"The Hurt Locker" isn't taking the mortar rounds being fired at it sitting down.
"In my experience over the past year, the overwhelming majority of veterans, not just of this war but of past wars, have been very positive and supportive of the film that we made," screenwriter and producer Mark Boal told TheWrap on Friday. 
Boal (pictured) was responding to criticism that rather than being an accurate depiction of the life of soldiers in Iraq, the film is an example of what the Los Angeles Times termed “Hollywood hokum.” (See accompanying story: "Oscar Race Gets Dumb and Ugly.")

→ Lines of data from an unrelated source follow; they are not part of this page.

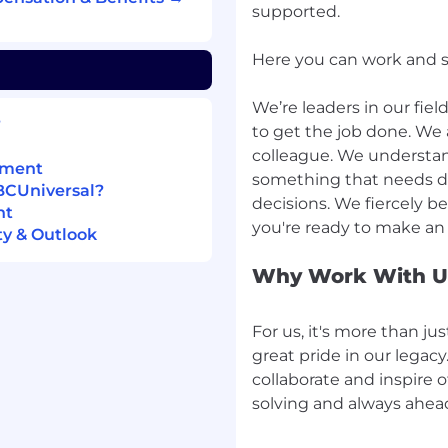
supported.
Here you can work and stil
eering or related role
We’re leaders in our fie
lding data modeling,
?
to get the job done. We 
data warehousing
colleague. We understan
pment
something that needs do
ent fundamentals and
BCUniversal?
decisions. We fiercely be
nt
pelines using Python/SQL
y & Outlook
 orchestration engines
Why Work With U
rinciples and processes
engineering design
For us, it's more than just
great pride in our legac
rm (GCP), such as Big
collaborate and inspire o
 other GCP resources
solving and always ahea
ce, Data Science,
Systems, Mathematics,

The criticisms come in the final days of the Oscar campaign, and on the heels of a controversy over emails sent out by one of the film's producers, Nicolas Chartier.
The Times story resurrected topics that had been discussed -- and seemingly dismissed -- at the time of the film’s June 2009 release, if not its September 2008 Toronto Film Festival premiere.
“The Hurt Locker” has been well-received by many veterans and servicemen, including Robert M. Gates, the U.S. Secretary of Defense, whose spokesperson has said Gates thinks director Kathryn Bigelow’s film is “the most authentic” ever made about Iraq.
But in the Times story, some soldiers say that elements of the movie are over-sensationalized and disrespectful to the armed forces.
In the most dramatic charge, the Times wrote that “the production had driven a Humvee into a Palestinian refugee camp in order to film angry crowd scenes.”
The source was a serviceman who was not on the set but who said he’d been told about it by “a Jordanian official.”
“That is categorically false,” Boal told theWrap. “Nothing remotely like that ever happened. There is no scene like that in the movie. We never shot anything like that. And there was never any scene like that in the script.”
In the instances when the production used Humvees, he said, the vehicles were on loan from the Jordanian government, which created specific routes to which travel was restricted.
Boal wrote the script after a journalistic embed with a bomb-disposal unit in 2004. The film does not purport to tell a true story, but it does aim to accurately capture the look and feel of a chaotic war.
Other complaints about the film that have been raised in the Times story and in online forums over the past months are that its central character, played by Jeremy Renner, is too much of a maverick; that its depiction of bomb-disposal techniques is not accurate; and that it makes errors as simple as putting its soldiers in uniforms that were not used in 2004, when the movie was set.
To these, Boal said, “As I have said many times, the movie is not a documentary. We made creative decisions, and I hope people understand that those decisions were made respectfully and conscientiously.”
Putting the soldiers in uniforms that weren’t worn until after 2004, he said, was done simply to make things more comfortable for viewers, who might otherwise wonder why the men they saw onscreen were dressed differently from the ones they watched on the evening news.